Please retype the data in full and exactly; the pictures are not part of the copy.

──────── Data for the task ────────

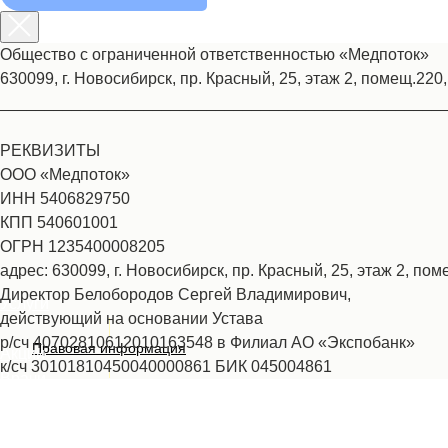
Общество с ограниченной ответственностью «Медпоток»
630099, г. Новосибирск, пр. Красный, 25, этаж 2, помещ.220,
_________________________________________________
РЕКВИЗИТЫ
ООО «Медпоток»
ИНН 5406829750
КПП 540601001
ОГРН 1235400008205
адрес: 630099, г. Новосибирск, пр. Красный, 25, этаж 2, поме
Директор Белобородов Сергей Владимирович,
Услуги
действующий на основании Устава
р/сч 40702810612010163548 в Филиал АО «Экспобанк»
Правовая информация
Акции
к/сч 30101810450040000861 БИК 045004861
Врачи
О нас
+7 (383) 39-00-168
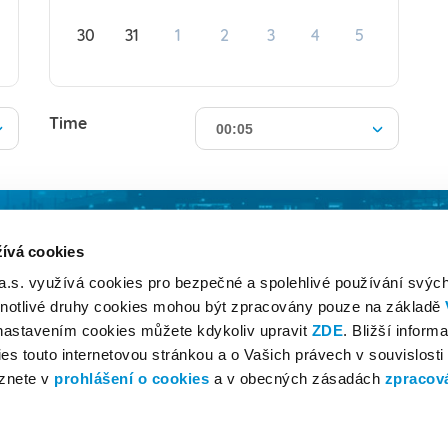
30
31
1
2
3
4
5
Time
00:05
ívá cookies
 a.s. využívá cookies pro bezpečné a spolehlivé používání svýc
dnotlivé druhy cookies mohou být zpracovány pouze na základě
 nastavením cookies můžete kdykoliv upravit
ZDE
. Bližší inform
es touto internetovou stránkou a o Vašich právech v souvislosti
znete v
prohlášení o cookies
a v obecných zásadách
zpracov
Copyright © 2026 AeroParking | Letiště Praha, a.s.
Parking regulations
|
Terms of use
.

────────

Your response:
Общество с ограниченной ответственностью «Медпоток»
630099, г. Новосибирск, пр. Красный, 25, этаж 2, помещ.220,
_________________________________________________
РЕКВИЗИТЫ
ООО «Медпоток»
ИНН 5406829750
КПП 540601001
ОГРН 1235400008205
адрес: 630099, г. Новосибирск, пр. Красный, 25, этаж 2, поме
Директор Белобородов Сергей Владимирович,
Услуги
действующий на основании Устава
р/сч 40702810612010163548 в Филиал АО «Экспобанк»
Правовая информация
Акции
к/сч 30101810450040000861 БИК 045004861
Врачи
О нас
+7 (383) 39-00-168
30
31
1
2
3
4
5
Time
00:05
ívá cookies
 a.s. využívá cookies pro bezpečné a spolehlivé používání svýc
dnotlivé druhy cookies mohou být zpracovány pouze na základě
 nastavením cookies můžete kdykoliv upravit
ZDE
. Bližší inform
es touto internetovou stránkou a o Vašich právech v souvislosti
znete v
prohlášení o cookies
a v obecných zásadách
zpracov
Copyright © 2026 AeroParking | Letiště Praha, a.s.
Parking regulations
|
Terms of use
.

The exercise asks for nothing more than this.